The pandemic has profoundly shifted the dial on the subject of remote work. If there’s one thing we’ve learned from working during lockdown, it’s that the stigma around working remotely has gone and been replaced with a new enthusiasm to embrace the flexibility and freedom from employees and business leaders alike.
Unsurprisingly, employees who have been liberated from long and expensive commutes on crowded transport have discovered that they can put that time to better use – being more productive at work and at home and spending more time with their loved-ones. This flexibility has allowed people to bring a much-needed equilibrium to their personal and professional lives.
Many businesses also recognise the benefit of embracing this change as the opportunity to access new pools of remote talent who are unconstrained by location, and adopting new practices and technologies to boost productivity while significantly reducing the huge overhead costs of city centre real-estate.
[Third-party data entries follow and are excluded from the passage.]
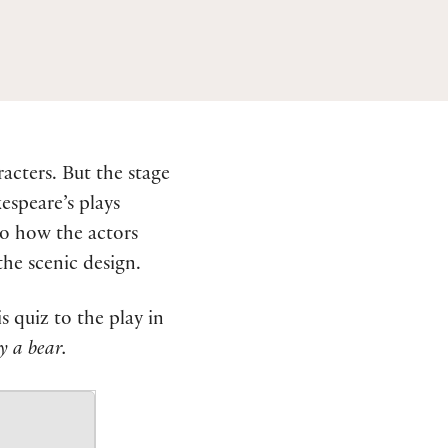
acters. But the stage
espeare’s plays
to how the actors
he scenic design.
 quiz to the play in
y a bear.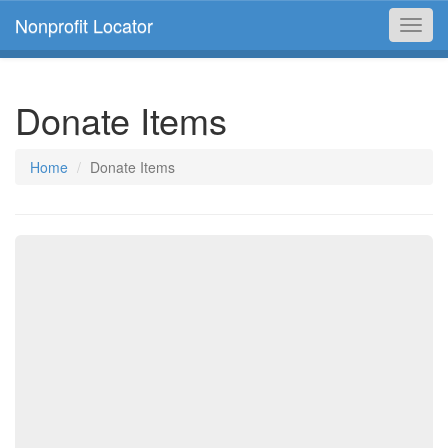
Nonprofit Locator
Toggl
navig
Donate Items
Home
Donate Items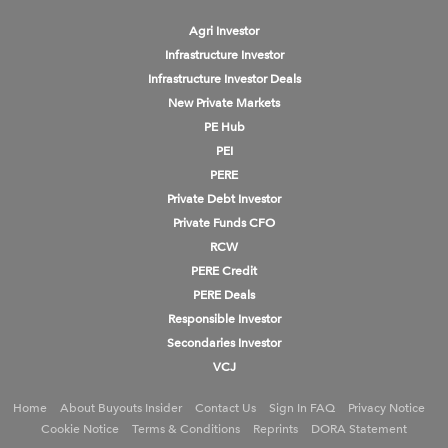
Agri Investor
Infrastructure Investor
Infrastructure Investor Deals
New Private Markets
PE Hub
PEI
PERE
Private Debt Investor
Private Funds CFO
RCW
PERE Credit
PERE Deals
Responsible Investor
Secondaries Investor
VCJ
Home
About Buyouts Insider
Contact Us
Sign In FAQ
Privacy Notice
Cookie Notice
Terms & Conditions
Reprints
DORA Statement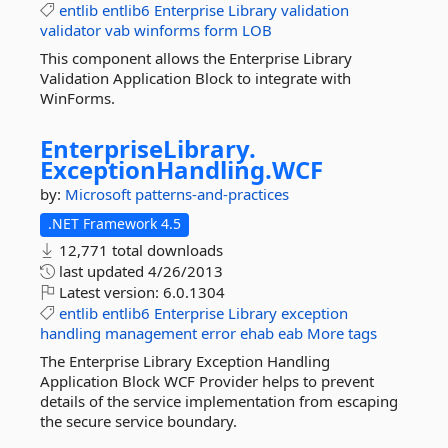
entlib
entlib6
Enterprise
Library
validation
validator
vab
winforms
form
LOB
This component allows the Enterprise Library
Validation Application Block to integrate with
WinForms.
EnterpriseLibrary.
ExceptionHandling.
WCF
by:
Microsoft
patterns-and-practices
.NET Framework 4.5
12,771 total downloads
last updated
4/26/2013
Latest version:
6.0.1304
entlib
entlib6
Enterprise
Library
exception
handling
management
error
ehab
eab
More tags
The Enterprise Library Exception Handling
Application Block WCF Provider helps to prevent
details of the service implementation from escaping
the secure service boundary.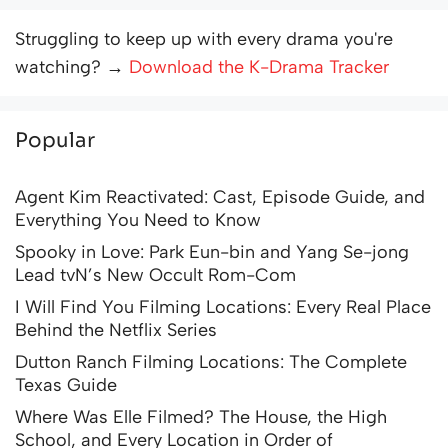
Struggling to keep up with every drama you're
watching? →
Download the K-Drama Tracker
Popular
Agent Kim Reactivated: Cast, Episode Guide, and
Everything You Need to Know
Spooky in Love: Park Eun-bin and Yang Se-jong
Lead tvN’s New Occult Rom-Com
I Will Find You Filming Locations: Every Real Place
Behind the Netflix Series
Dutton Ranch Filming Locations: The Complete
Texas Guide
Where Was Elle Filmed? The House, the High
School, and Every Location in Order of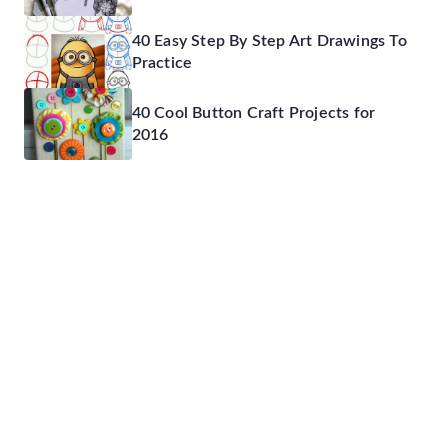
40 Easy Step By Step Art Drawings To
Practice
40 Cool Button Craft Projects for
2016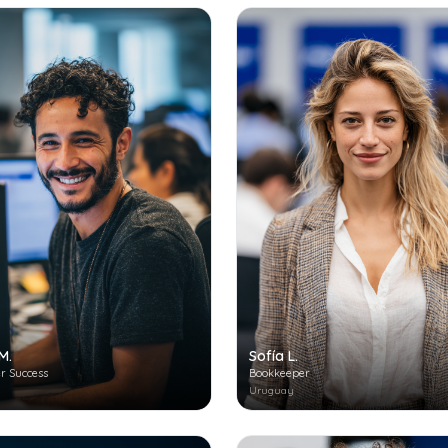
M.
Sofía L.
r Success
Bookkeeper
Uruguay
So if both businesses and employees are both ‘accentuating the positive’, is this a win-win situation? Unfortunately not if you are a commercial landlord!
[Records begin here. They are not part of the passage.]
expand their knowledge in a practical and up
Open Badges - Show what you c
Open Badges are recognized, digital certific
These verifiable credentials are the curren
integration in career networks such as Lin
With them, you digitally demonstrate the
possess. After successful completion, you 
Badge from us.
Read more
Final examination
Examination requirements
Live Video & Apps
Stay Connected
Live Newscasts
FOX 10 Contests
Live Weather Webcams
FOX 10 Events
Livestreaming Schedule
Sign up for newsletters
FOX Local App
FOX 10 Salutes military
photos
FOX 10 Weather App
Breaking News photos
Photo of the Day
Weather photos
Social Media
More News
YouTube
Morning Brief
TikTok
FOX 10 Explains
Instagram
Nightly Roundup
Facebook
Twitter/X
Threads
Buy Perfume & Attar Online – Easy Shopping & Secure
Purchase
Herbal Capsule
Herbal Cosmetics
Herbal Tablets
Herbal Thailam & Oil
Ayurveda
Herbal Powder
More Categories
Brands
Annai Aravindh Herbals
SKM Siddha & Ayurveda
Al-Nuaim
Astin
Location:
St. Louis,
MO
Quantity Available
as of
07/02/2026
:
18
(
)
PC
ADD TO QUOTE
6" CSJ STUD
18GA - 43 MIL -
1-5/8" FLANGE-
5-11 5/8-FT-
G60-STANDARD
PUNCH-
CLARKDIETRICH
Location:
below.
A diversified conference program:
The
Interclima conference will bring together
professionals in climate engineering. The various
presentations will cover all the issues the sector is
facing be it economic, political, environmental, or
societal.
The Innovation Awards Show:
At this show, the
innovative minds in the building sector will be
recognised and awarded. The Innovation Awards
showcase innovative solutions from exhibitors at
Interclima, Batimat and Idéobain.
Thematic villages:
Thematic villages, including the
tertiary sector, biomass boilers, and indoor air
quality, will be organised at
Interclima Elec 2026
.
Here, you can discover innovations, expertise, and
The Incredible Shrinking Office!
Decades ago, workers enjoyed expansive dedicated office spaces, often with over 20 square metres of space per employee. Companies invested in huge purpose-built headquarters, or entered stable long-term leases in city centres. This practice was all already changing before the pandemic arrived, when the rise of coworking spaces saw office space squash down to a mere 5 square metres per person, as city real estate prices rocketed, and businesses reduced their office overheads.
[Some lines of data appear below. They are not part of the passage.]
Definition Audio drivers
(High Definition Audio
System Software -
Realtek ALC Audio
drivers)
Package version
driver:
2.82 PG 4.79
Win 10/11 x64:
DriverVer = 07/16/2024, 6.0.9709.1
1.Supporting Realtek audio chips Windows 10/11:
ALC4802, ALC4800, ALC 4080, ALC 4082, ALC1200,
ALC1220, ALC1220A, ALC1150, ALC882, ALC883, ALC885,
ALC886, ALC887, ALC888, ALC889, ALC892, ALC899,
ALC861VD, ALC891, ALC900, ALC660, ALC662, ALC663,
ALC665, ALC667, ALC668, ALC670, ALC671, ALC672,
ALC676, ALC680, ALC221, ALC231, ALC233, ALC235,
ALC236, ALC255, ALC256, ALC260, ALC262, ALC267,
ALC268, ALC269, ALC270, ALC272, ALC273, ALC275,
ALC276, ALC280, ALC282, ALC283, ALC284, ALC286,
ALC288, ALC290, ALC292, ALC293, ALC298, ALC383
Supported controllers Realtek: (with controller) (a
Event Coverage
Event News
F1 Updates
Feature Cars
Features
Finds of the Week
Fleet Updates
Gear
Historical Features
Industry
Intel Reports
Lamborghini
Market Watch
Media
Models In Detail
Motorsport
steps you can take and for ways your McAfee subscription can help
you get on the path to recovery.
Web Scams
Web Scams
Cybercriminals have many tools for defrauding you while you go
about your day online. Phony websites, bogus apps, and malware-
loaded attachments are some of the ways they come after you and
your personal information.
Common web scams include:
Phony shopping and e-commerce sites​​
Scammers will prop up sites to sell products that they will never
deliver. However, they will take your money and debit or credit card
Now business overheads are dropping further, not by reducing the amount of space per employee, but by reducing the number of employees in the office. Surveys repeatedly confirm people’s desire to spend more time at home and less in the office – and now the experience of sustained productivity during the lockdowns has made this request impossible to refuse.
In 2019, just 5% of the UK workforce reported that they worked ‘mainly from home’. By April 2020, when the first Pandemic Lockdown was underway, this figure had leapt to 47%, according to the UK’s Office for National Statistics (ONS). Various announcements have followed this data, such as that of Lloyds Banking Group, which is set to reduce its office space by 20% over two years after a staff survey found that nearly 80% wanted to work at home for at least three days a week.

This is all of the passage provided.